For the time-poor retro gamer, the temptation to convince yourself that a new, possibly portable, machine will allow you the opportunity to play all of those games that you always planned get around to, is significant. It’s the same mindset that makes those with already considerable backlogs buy more games: without the time to play, reading up on a product and making a purchase is one way to remain engaged with your hobby.
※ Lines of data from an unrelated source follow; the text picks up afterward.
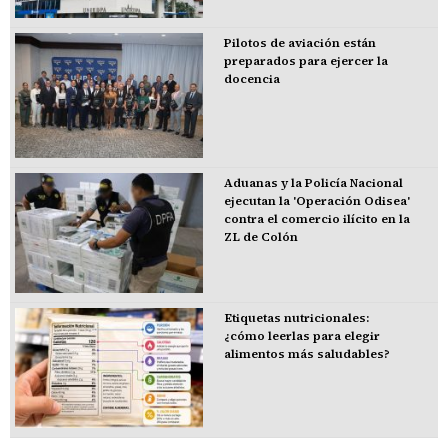
Pilotos de aviación están
preparados para ejercer la
docencia
Aduanas y la Policía Nacional
ejecutan la 'Operación Odisea'
contra el comercio ilícito en la
ZL de Colón
Etiquetas nutricionales:
¿cómo leerlas para elegir
alimentos más saludables?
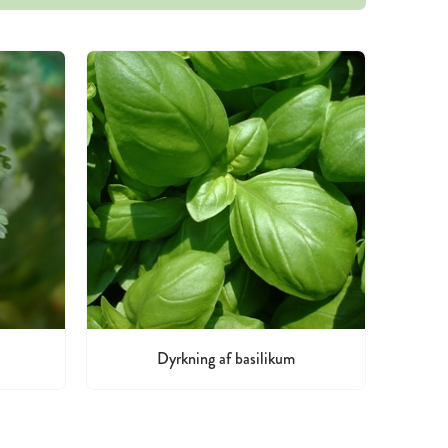
Dyrkning af basilikum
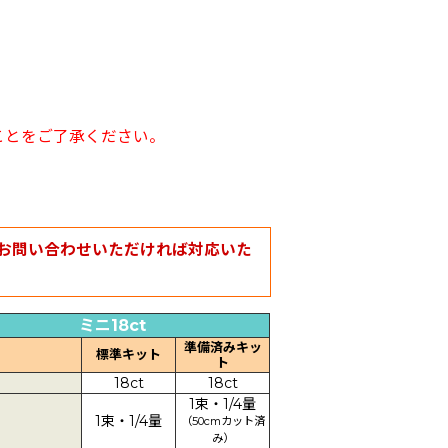
ことをご了承ください。
お問い合わせいただければ対応いた
ミニ18ct
準備済みキッ
標準キット
ト
18ct
18ct
1束・1/4量
1束・1/4量
（50cmカット済
み）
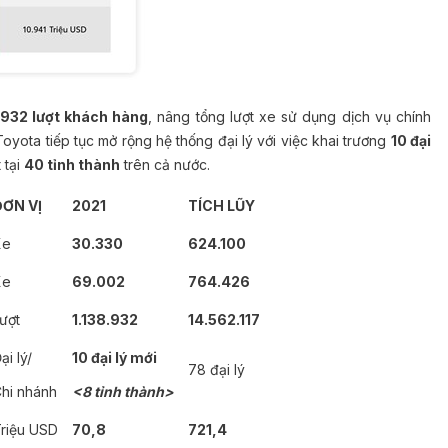
.932 lượt khách hàng
, nâng tổng lượt xe sử dụng dịch vụ chính
Toyota tiếp tục mở rộng hệ thống đại lý với việc khai trương
10 đại
 tại
40 tỉnh thành
trên cả nước.
ƠN VỊ
2021
TÍCH LŨY
Xe
30.330
624.100
Xe
69.002
764.426
ượt
1.138.932
14.562.117
ại lý/
10 đại lý mới
78 đại lý
hi nhánh
<8 tỉnh thành>
riệu USD
70,8
721,4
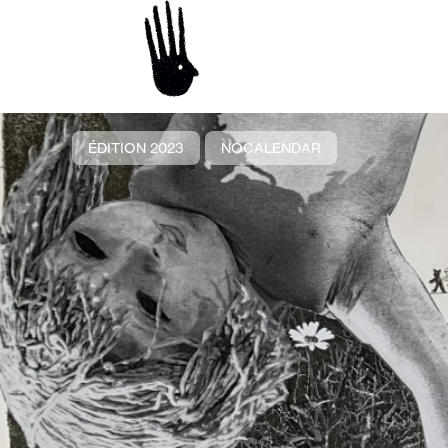
ÉDITION 2023
NOCALENDAR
By my usually profligate standards, I’ve remained relatively restrained: I own a PSP but never dared to fiddle around with it to use it for emulation, although I have bought one or two retro collections that have remained largely untouched. As I was never a console gamer, what I always wanted was a device to let me play PC games (including those I could review here) without sitting in front of my main desktop machine. One misguided investment was an Android tablet which, even when combined with a paid DOSBox app and Bluetooth keyboard, fell short of expectations. (I did manage to use it for some adventure games, though, either via ScummVM or purchased from the Google Play store).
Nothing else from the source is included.